But lighter moments such as this were rare. Back at the front lines, the platoon's race into Germany took them to places like Buchenwald, a concentration camp for Jews.
One day in May, Cruise went on patrol with little thought of combat. Negotiations were going on to end hostilities.
The day after Cruise's patrol, another team on patrol was ambushed by suspected SS troops. There were no American survivors.
Rage swept the Division, Cruise said. Every artillery piece, tank, heavy machine gun, rifle was turned on the village.
"Every gun we had, we gave it a T on T -- Time on Target," he said. "We wiped it off the map. We just annihilated the whole village.
"That was after we'd seen Buchenwald."
But perhaps the day that stands out came March 31, 1945.
"I can hardly talk about it today," Cruise said, his voice getting soft and low. "He saved me so many times."
The platoon was ordered to make an assault on German infantry spotted in a wooded area near the town of Werkel, Germany. Such an attack seemed senseless, to the enlisted men through the non-coms, all the way up to Cruise. The war was nearly over, lives would be lost needlessly.
In addition, the enemy infantry in the woods below were supported by at least one Tiger tank, one of the most feared tanks of the entire war.
Cruise protested vehemently to the captain ordering the assault. Roberts pulled Cruise away when the XO threatened court martial if the attack wasn't carried out.
From top to bottom, the platoon knew the commander was suffering from battle fatigue and wasn't thinking clearly. But orders were orders.
The infantry moved out slightly ahead of two Sherman tanks and two armored half tracks. Before they'd crossed much of the open field before them, in came the "screaming meemies" -- shells from the 88s. Cruise and his infantry flattened themselves in between rows of sugar beets laid out for drying.
They could hear it before they could see the thing. The barrel of a Tiger tank slowly rose over a slope below. The Tiger rumbled into the middle of the field laying down a crushing fire. The two half tracks were ablaze within seconds. A Sherman was knocked out, an ugly smoking hole in its side.
"It was a frontal assault, a frontal assault," Cruise said. "But, man, they had their Tiger tanks. They had two of my half tracks before I could get out there. The (Sherman) tanks, they were turning and leaving us. They didn't want to get hit."

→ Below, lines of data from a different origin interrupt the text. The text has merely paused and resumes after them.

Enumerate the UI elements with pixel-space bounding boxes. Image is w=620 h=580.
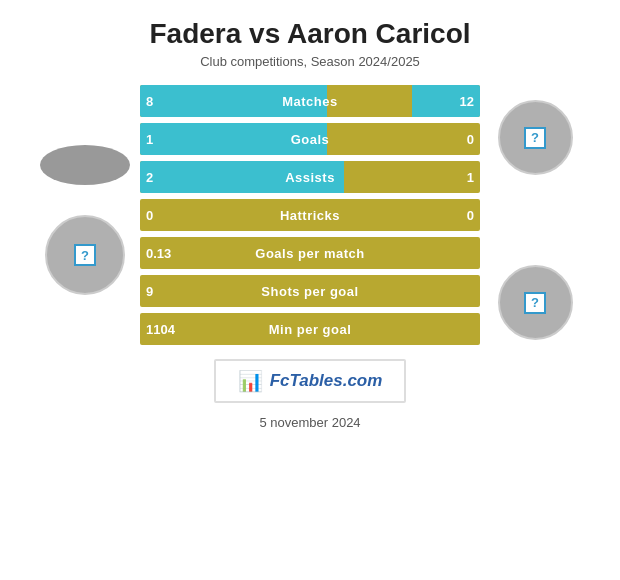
avatar-left-question: ? (74, 244, 96, 266)
stat-left-value: 9 (146, 284, 153, 299)
logo-text: FcTables.com (270, 371, 383, 391)
avatar-right-question-bottom: ? (524, 292, 546, 314)
stat-right-value: 0 (467, 132, 474, 147)
stat-label: Min per goal (269, 322, 352, 337)
stat-left-value: 1104 (146, 322, 175, 337)
stat-label: Goals (291, 132, 330, 147)
stat-row: 1104Min per goal (140, 313, 480, 345)
stat-row: 1Goals0 (140, 123, 480, 155)
stat-bar-bg: 0.13Goals per match (140, 237, 480, 269)
stat-label: Goals per match (255, 246, 364, 261)
stat-bar-bg: 8Matches12 (140, 85, 480, 117)
avatar-right-question-top: ? (524, 127, 546, 149)
stat-right-value: 0 (467, 208, 474, 223)
stats-area: ? 8Matches121Goals02Assists10Hattricks00… (10, 85, 610, 345)
page-subtitle: Club competitions, Season 2024/2025 (200, 54, 420, 69)
stat-label: Hattricks (280, 208, 340, 223)
stat-row: 9Shots per goal (140, 275, 480, 307)
logo-area: 📊 FcTables.com (214, 359, 407, 403)
avatar-right-circle-top: ? (498, 100, 573, 175)
stat-row: 8Matches12 (140, 85, 480, 117)
stat-bar-bg: 2Assists1 (140, 161, 480, 193)
stat-label: Matches (282, 94, 338, 109)
stats-bars: 8Matches121Goals02Assists10Hattricks00.1… (140, 85, 480, 345)
stat-bar-bg: 1104Min per goal (140, 313, 480, 345)
avatar-right-column: ? ? (480, 90, 590, 340)
stat-left-value: 1 (146, 132, 153, 147)
stat-left-value: 2 (146, 170, 153, 185)
avatar-left-column: ? (30, 135, 140, 295)
stat-right-value: 1 (467, 170, 474, 185)
stat-left-value: 0 (146, 208, 153, 223)
page-container: Fadera vs Aaron Caricol Club competition… (0, 0, 620, 580)
date-label: 5 november 2024 (259, 415, 360, 430)
stat-left-value: 8 (146, 94, 153, 109)
avatar-left-ellipse (40, 145, 130, 185)
stat-bar-bg: 1Goals0 (140, 123, 480, 155)
logo-icon: 📊 (238, 369, 263, 393)
avatar-left-circle: ? (45, 215, 125, 295)
stat-left-value: 0.13 (146, 246, 171, 261)
stat-label: Assists (285, 170, 335, 185)
stat-bar-bg: 0Hattricks0 (140, 199, 480, 231)
stat-bar-bg: 9Shots per goal (140, 275, 480, 307)
avatar-right-circle-bottom: ? (498, 265, 573, 340)
page-title: Fadera vs Aaron Caricol (149, 18, 470, 50)
stat-right-value: 12 (460, 94, 474, 109)
stat-row: 0Hattricks0 (140, 199, 480, 231)
stat-row: 2Assists1 (140, 161, 480, 193)
stat-row: 0.13Goals per match (140, 237, 480, 269)
stat-label: Shots per goal (261, 284, 358, 299)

Trying to live up to his promise of getting the men home safely, Cruise led the men out of the withering fire and behind the ridge. For his effort, he was awarded the silver star.
In 1995, Cruise and his wife were on their way through Tennessee when a name came to him, a name he'd tried to forget for 50 years: Roberts.

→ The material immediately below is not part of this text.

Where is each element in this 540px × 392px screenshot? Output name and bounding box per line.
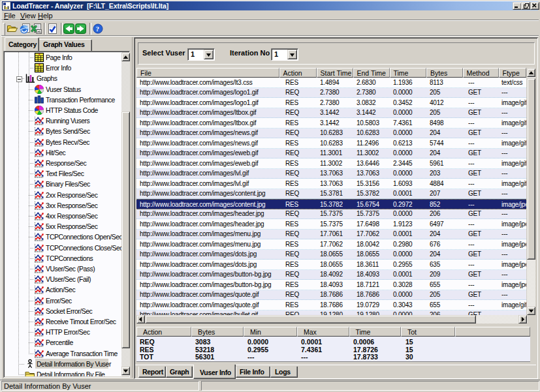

"It all just came flooding back," he said. "And when I thought about it, I thought about how his sister had tried to get in touch with me after the war. I answered her like, 'Go away; you don't need to know. War is war.'"
But standing in the town square of Lexington, Tenn. before a monument to a dead soldier, Cruise admits he stood there "with a heavy heart, and I don't mind saying, with a few tears."
As he turned to leave, he noticed "a little white-haired lady" walking toward him. She wanted to know what happened to her brother, what happened to Sgt. Willie Roberts 50 years after he was killed at the battle near Werkel, Germany.
"And she says, 'You're John Cruise,'" he said.
"'You've got to be Elizabeth,' I said. She wanted to know how he was killed. Did he suffer? Were you with him? I told her, no, he died instantly when the half track went up. I was 50 yards away."
Cruise, who turned 85 two weeks ago, believes war is cruel, unfair. But in order that humanity might not make the same mistakes again, he recommends the past be remembered by those who came after, released by those who were there.
"I keep trying to tell these veterans you got to talk it out, it's still there," he said. "You've got to tell the story wherever you go -- tell it, tell it, tell it."